Quilter's colourful creation commands attention

THE faith of Dennington quilter Merrlyn Harrison inspired her latest artwork and made her a finalist in the Southern Hemisphere’s biggest quilting event, the Australasian Quilt Convention (AQC). 

The number 10 is the theme of the special exhibition, celebrating its 10-year anniversary, and will feature 30 of the very best quilts selected from across the country from quilters invited to interpret the theme. 

The 30 finalist artworks, including Harrison’s, will be shown at the AQC event from April 10-13 at the Melbourne Royal Exhibition Building.

The Dennington artist, who has been quilting for 28 years, said she was thrilled to have her work, entitled The Ten Commandments, selected for the coveted 10th anniversary exhibition.

As a devoted Pres-byterian Christian, Harrison said reading the word “Ten” on the AQC outline instantly brought the Ten Commandments to mind, and the classic biblical imagery soon followed. 

Envisaging vibrant colours, grand landscapes and intricate detail, she sketched her unique design from scratch and experimented with hand dying techniques to create the final 125cm square piece. 

Completely machine stitched using predominantly Calico, she said the unusual fabric was chosen to depict not a time of elegance, but a time of survival and necessity as experienced by Moses trying to lead God’s people, in keeping with her design. 

While many of the exhibition’s quilts took up to a year to complete, utilising thousands of metres of thread, Harrison’s inspired theme motivated her to complete the piece in just 30 days.

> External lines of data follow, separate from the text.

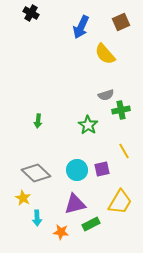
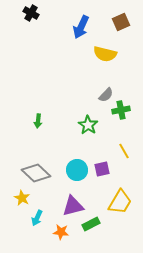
yellow semicircle: rotated 35 degrees counterclockwise
gray semicircle: rotated 28 degrees counterclockwise
yellow star: moved 1 px left
purple triangle: moved 2 px left, 2 px down
cyan arrow: rotated 28 degrees clockwise
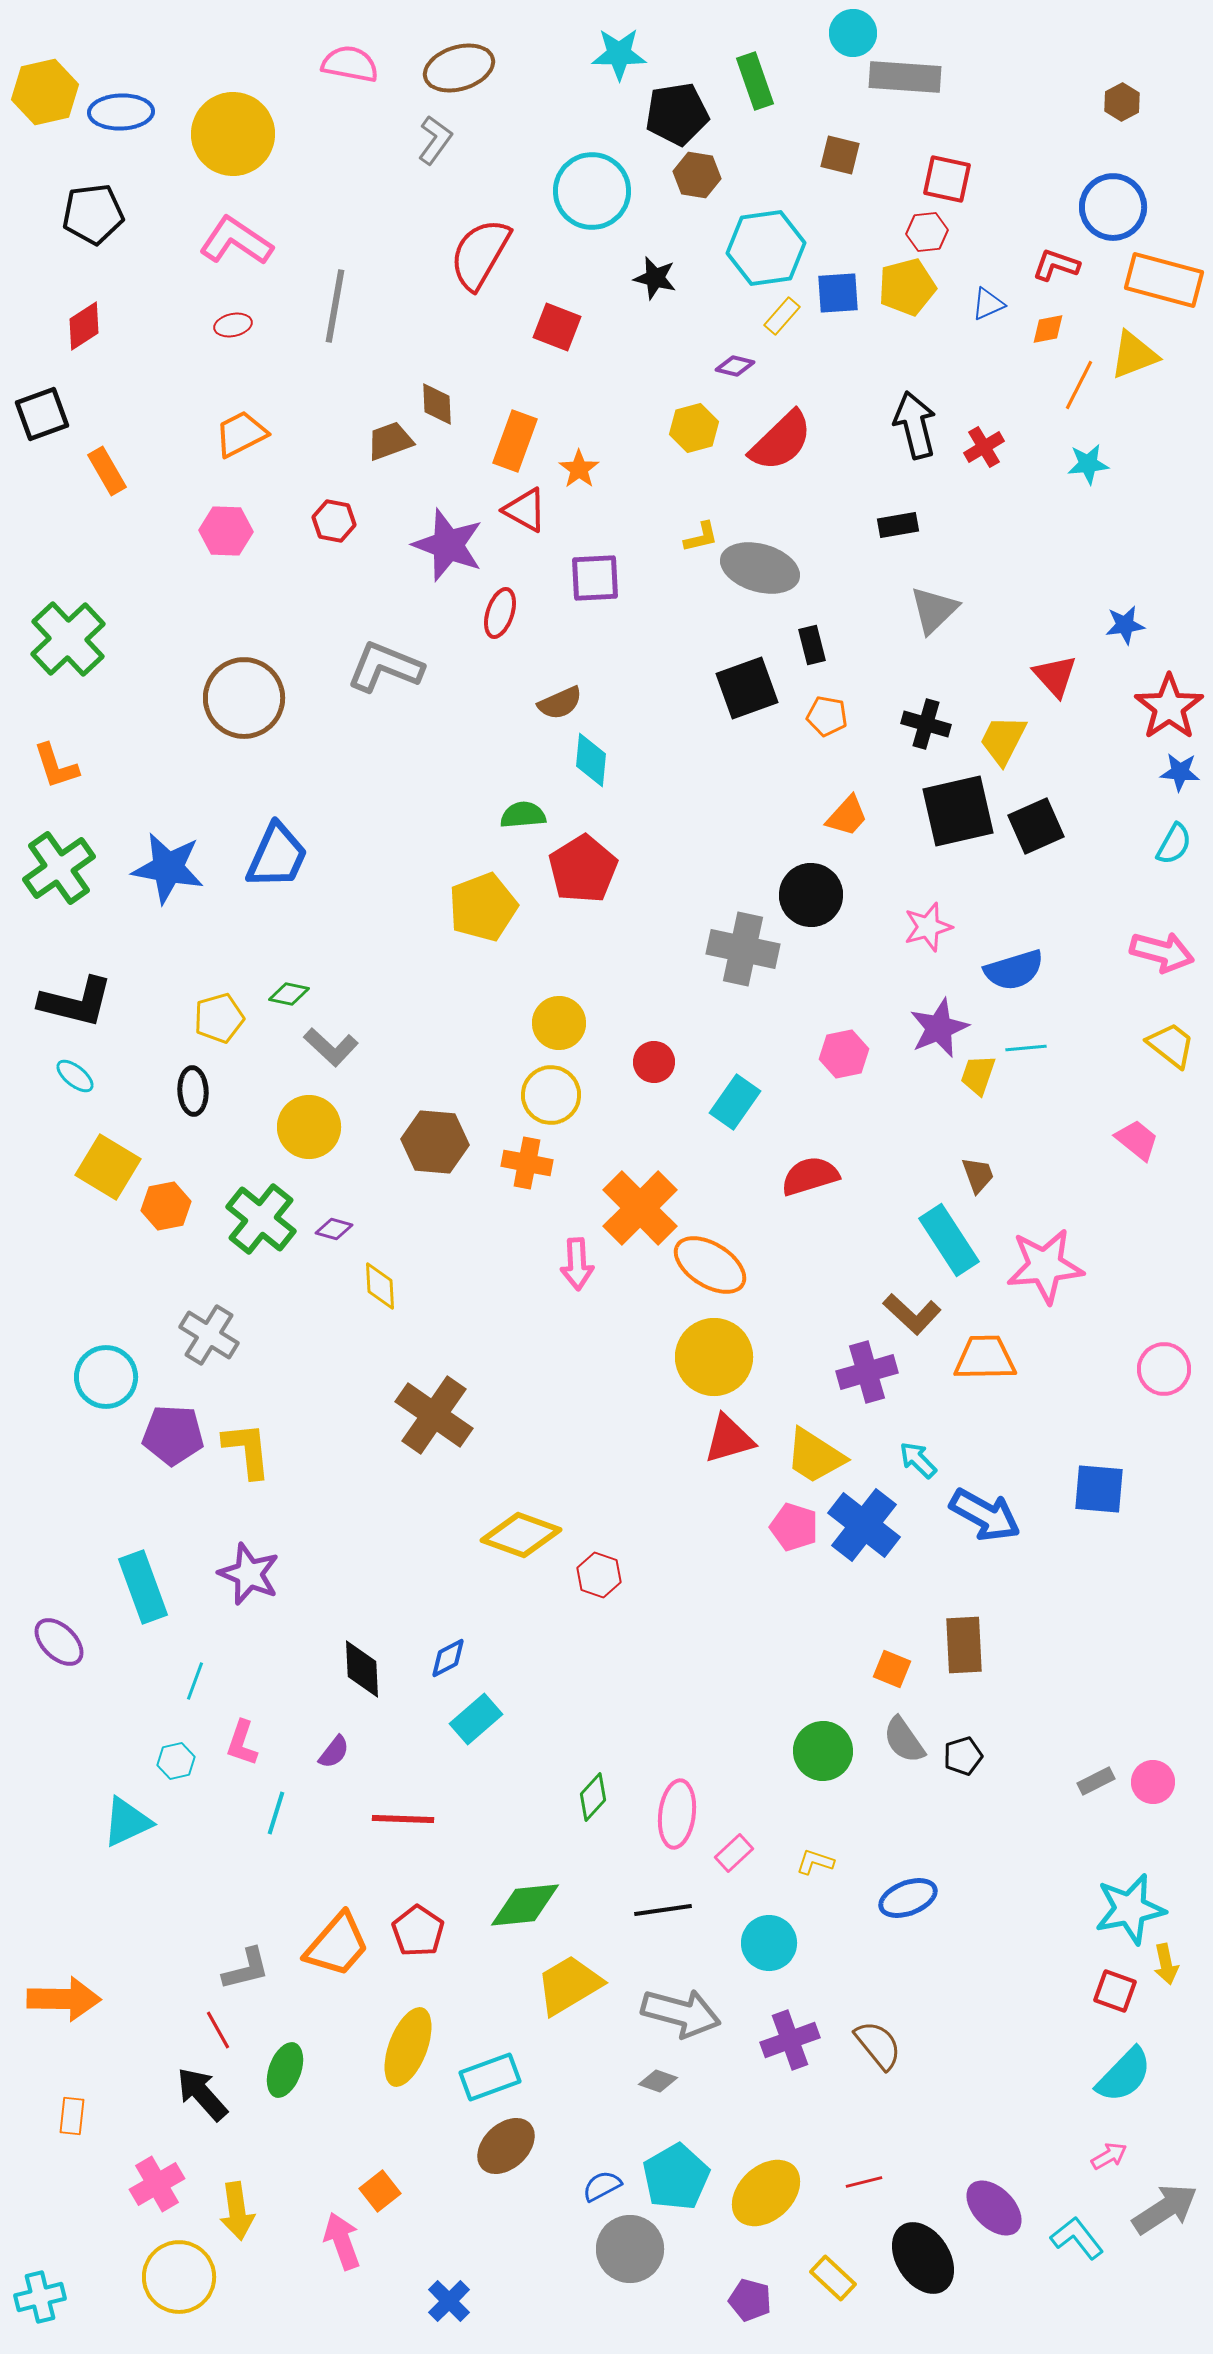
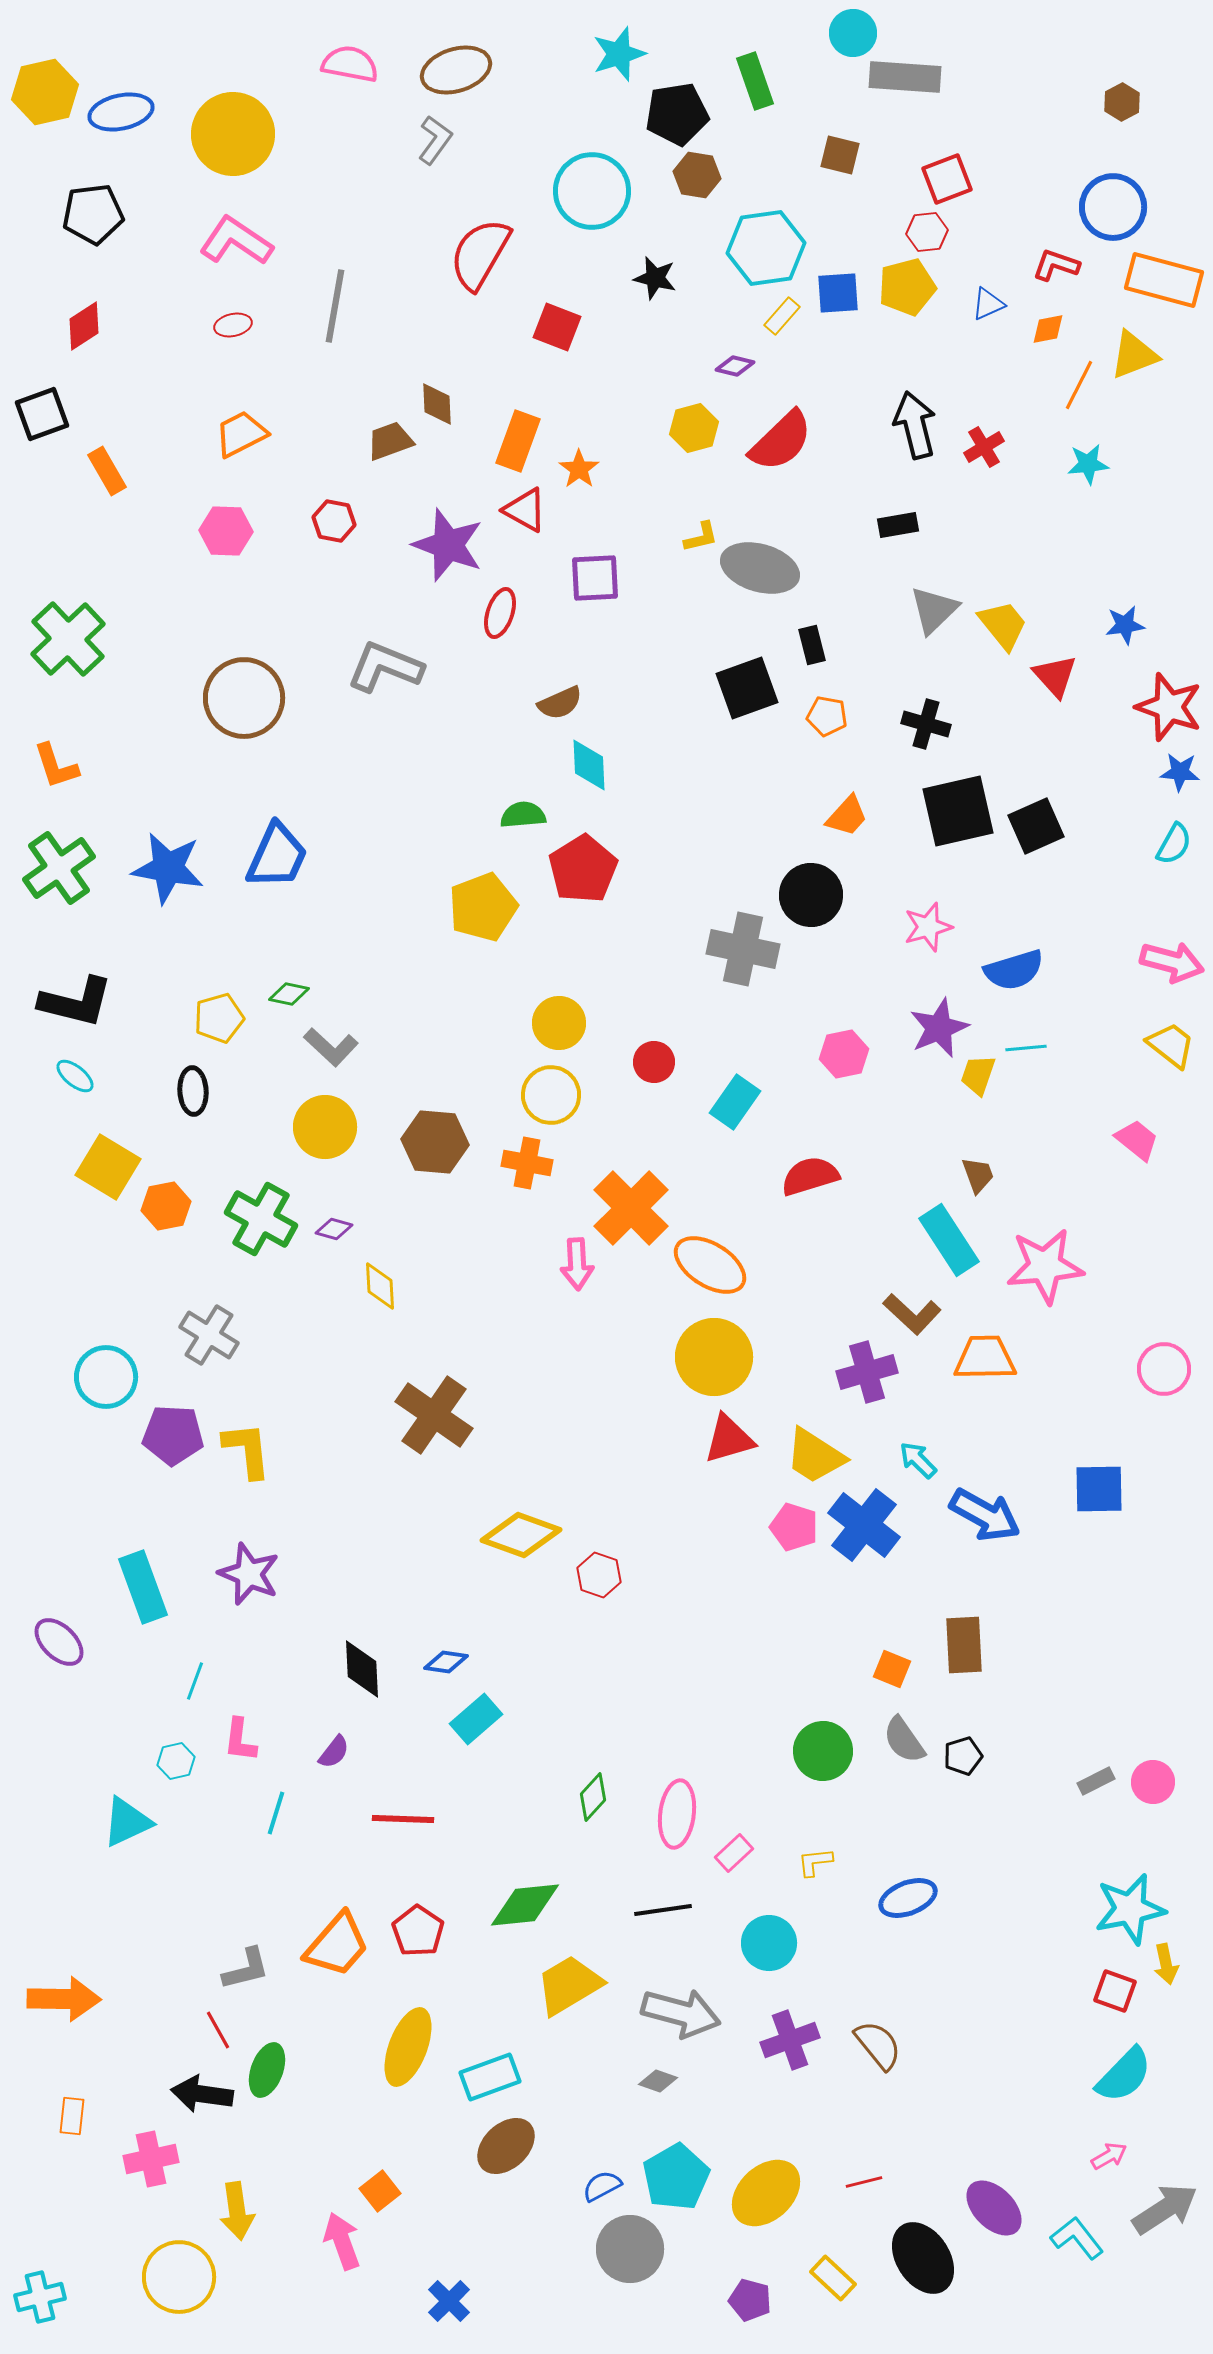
cyan star at (619, 54): rotated 18 degrees counterclockwise
brown ellipse at (459, 68): moved 3 px left, 2 px down
blue ellipse at (121, 112): rotated 10 degrees counterclockwise
red square at (947, 179): rotated 33 degrees counterclockwise
orange rectangle at (515, 441): moved 3 px right
red star at (1169, 707): rotated 18 degrees counterclockwise
yellow trapezoid at (1003, 740): moved 115 px up; rotated 114 degrees clockwise
cyan diamond at (591, 760): moved 2 px left, 5 px down; rotated 8 degrees counterclockwise
pink arrow at (1162, 952): moved 10 px right, 10 px down
yellow circle at (309, 1127): moved 16 px right
orange cross at (640, 1208): moved 9 px left
green cross at (261, 1219): rotated 10 degrees counterclockwise
blue square at (1099, 1489): rotated 6 degrees counterclockwise
blue diamond at (448, 1658): moved 2 px left, 4 px down; rotated 36 degrees clockwise
pink L-shape at (242, 1743): moved 2 px left, 3 px up; rotated 12 degrees counterclockwise
yellow L-shape at (815, 1862): rotated 24 degrees counterclockwise
green ellipse at (285, 2070): moved 18 px left
black arrow at (202, 2094): rotated 40 degrees counterclockwise
pink cross at (157, 2184): moved 6 px left, 25 px up; rotated 18 degrees clockwise
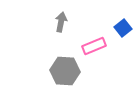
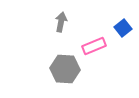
gray hexagon: moved 2 px up
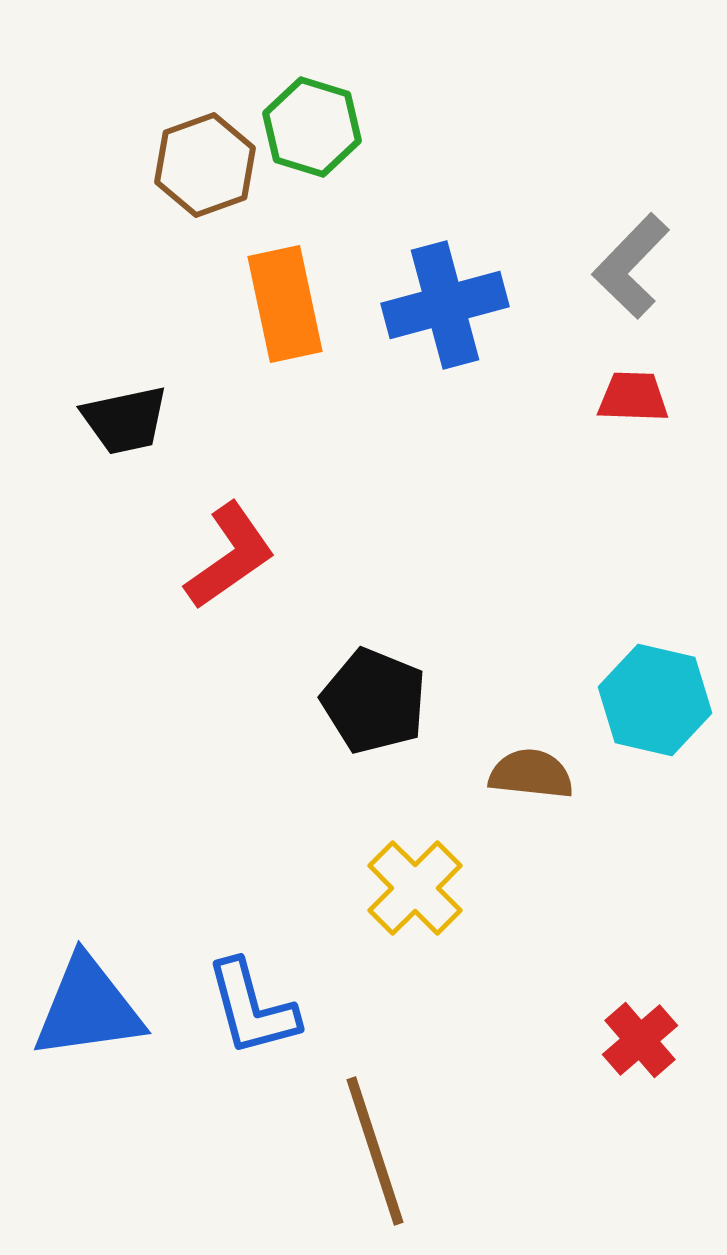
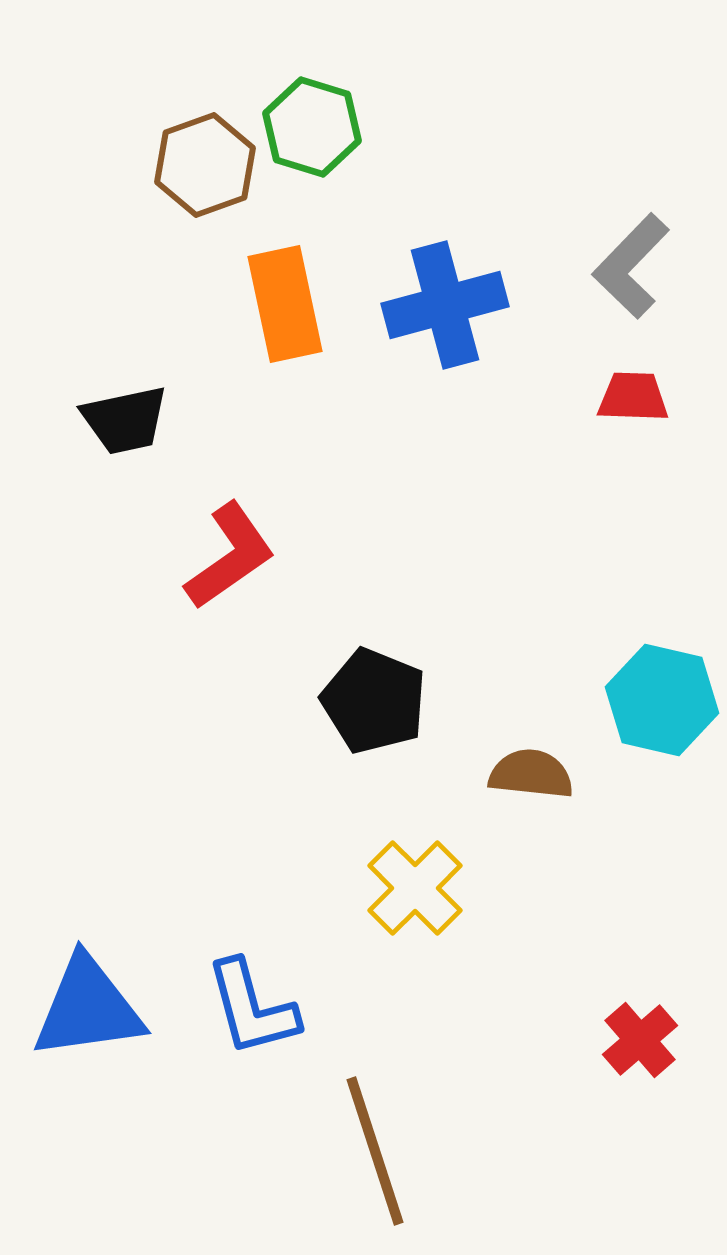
cyan hexagon: moved 7 px right
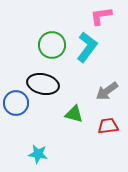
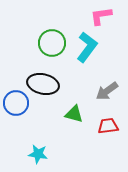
green circle: moved 2 px up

“I do not usually make quilts in this style with such detail in such a short amount of time, but I had a vision and could not stop myself until it was done,” she said.

“I experimented a week straight with cold dyes, colour magnets, dye setters and my iron until I had the perfect fabric colours to work with.

“I went a little crazy but the end result was definitely worth it.”

Selection as one of 30 finalists in the Ten Year Challenge was both unexpected and exciting for Harrison, bringing her dream for the future of marketing her own design patterns for commercial purposes, one step closer.

“I’ve never entered any competition before,” she told Arthouse. 

“It is one thing to be a finalist for such a grand quilting event, but I am honoured even to have the opportunity to meet my fellow competitors, exchange stories and learn from their techniques.

“I’m just excited to have my quilt hanging at that exhibition and tour Australia for all the AQC conventions.”

The Challenge at the Australasian Quilt Convention boasts three generous cash awards — $3500 for first prize, $1500 for runner-up and $500 for the viewer’s choice.